When you’re in a conversation, the context window builds up. If you paste a document and ask questions about it, the model has direct access to that text in its context window. But if you reference that document in a new conversation tomorrow, the model has no memory of it unless you paste it again.

What’s Built and What’s Missing

Current LLMs handle pattern recognition extremely well. They implement something roughly analogous to the brain’s cortical processing – learning statistical associations between tokens and generating coherent language from them. But they’re missing the components that would make them more complete reasoning systems.

What exists:

Pattern learning and processing (similar to cortical pattern recognition).
Statistical associations between concepts.
Language generation capabilities.
Some emergent reasoning, especially in RL-trained models.

What’s missing:

Memory consolidation: No equivalent of the hippocampus. Once a session ends, everything is forgotten. There’s no process for converting short-term context into long-term updates.
Sleep phase: Humans replay and consolidate memories during rest. Models have no similar distillation step where conversations are analyzed and written back into weights.
Motivation system: No intrinsic goals, instincts, or drives. The model doesn’t “want” anything.
Independent reasoning core: No mechanism for reasoning separate from memorized patterns. Models rely heavily on having seen similar examples during training.

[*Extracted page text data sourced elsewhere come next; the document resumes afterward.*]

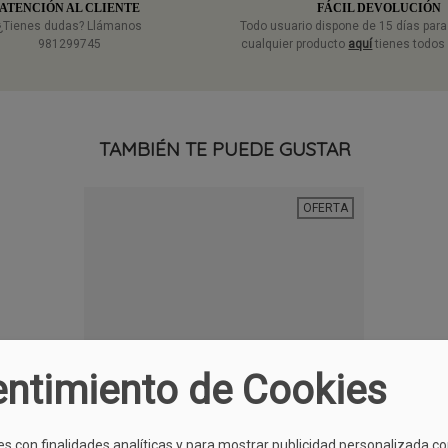
ATENCIÓN AL CLIENTE
FÁCIL DEVOLUCIÓN
¿Tienes dudas? Llámanos
Todo usuario dispone de 15 días par
981299745
cualquier producto
aquí
tienes todos 
TAMBIÉN TE PUEDE GUSTAR
OFERTA
ntimiento de Cookies
es con finalidades analíticas y para mostrar publicidad personalizada c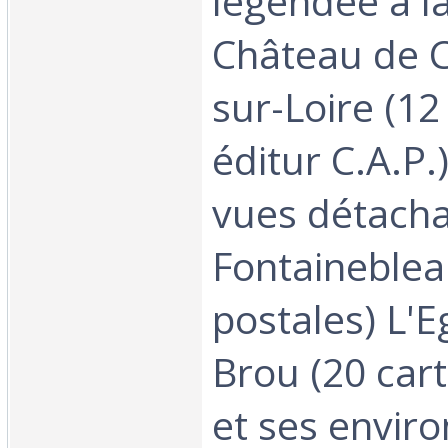
légendée à l
Château de 
sur-Loire (12
éditur C.A.P.
vues détacha
Fontaineblea
postales) L'E
Brou (20 car
et ses enviro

This creates a strange limitation: perfect recall without understanding. Humans forget enough to generalize; models memorize too much and fail when faced with genuinely new structures. They perform well within their training distribution (on-manifold problems) but degrade sharply on unfamiliar tasks (off-manifold).

It’ll take close to a decade to meaningfully address these architectural gaps.

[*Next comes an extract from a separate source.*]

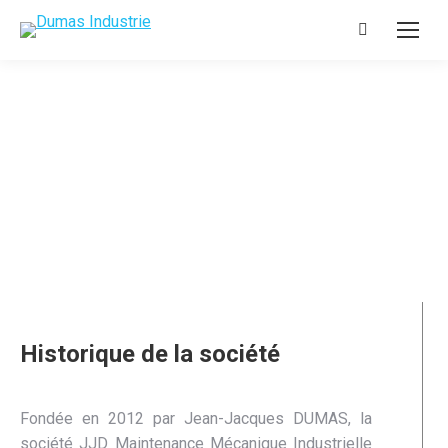
Recherche
:
Historique de la société
Fondée en 2012 par Jean-Jacques DUMAS, la
société JJD Maintenance Mécanique Industrielle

How Training Actually Works

LLM training

The training pipeline has three distinct stages:

Stage 1: Pretraining

This is where the model learns from internet documents. Companies like OpenAI, Anthropic, and Meta download massive amounts of text from the internet – the FineWeb dataset, for example, contains about 15 trillion tokens taking up roughly 44 terabytes of disk space.

The process:

Data collection: Crawl massive portions of the internet using sources like Common Crawl, which has indexed billions of pages since 2007.
Filtering: Remove low-quality, harmful, or irrelevant data, including spam, adult content, PII, and non-target languages.
Text extraction: Strip HTML down to readable text, removing scripts, navigation, and markup.
Deduplication: Eliminate repeated pages or documents.
Tokenization: Convert clean text into tokens, the units models actually process.
Training: Repeatedly predict the next token in a sequence.

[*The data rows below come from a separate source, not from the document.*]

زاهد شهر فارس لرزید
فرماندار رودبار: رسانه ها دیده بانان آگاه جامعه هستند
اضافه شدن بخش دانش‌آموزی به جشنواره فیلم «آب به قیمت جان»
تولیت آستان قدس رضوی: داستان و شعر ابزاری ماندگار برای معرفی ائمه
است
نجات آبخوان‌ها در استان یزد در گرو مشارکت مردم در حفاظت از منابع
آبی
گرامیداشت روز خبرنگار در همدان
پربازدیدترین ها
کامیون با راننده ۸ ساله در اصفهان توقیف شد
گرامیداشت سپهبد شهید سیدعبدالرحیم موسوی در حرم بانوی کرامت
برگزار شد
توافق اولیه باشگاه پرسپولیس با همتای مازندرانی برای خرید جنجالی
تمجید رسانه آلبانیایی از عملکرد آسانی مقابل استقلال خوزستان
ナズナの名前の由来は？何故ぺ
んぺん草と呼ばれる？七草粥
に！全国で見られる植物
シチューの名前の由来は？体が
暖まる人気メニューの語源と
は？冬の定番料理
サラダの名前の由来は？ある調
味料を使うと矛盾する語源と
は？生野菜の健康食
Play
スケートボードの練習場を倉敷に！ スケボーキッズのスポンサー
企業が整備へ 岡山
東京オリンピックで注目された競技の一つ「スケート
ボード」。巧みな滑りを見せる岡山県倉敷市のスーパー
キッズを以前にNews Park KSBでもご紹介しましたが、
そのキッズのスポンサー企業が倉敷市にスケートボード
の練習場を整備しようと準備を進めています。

Training means showing the model a sequence of tokens and asking “what comes next?” For example:

Input: “The capital of France is”
Model predicts: probability distribution over all possible next tokens
Actual next token: “Paris”
Update the model to make “Paris” slightly more likely next time

This happens roughly 1 million tokens at a time, across thousands of updates, over months of training on thousands of GPUs. The model learns statistical patterns: which words follow which other words, how sentences are structured, what facts commonly appear together.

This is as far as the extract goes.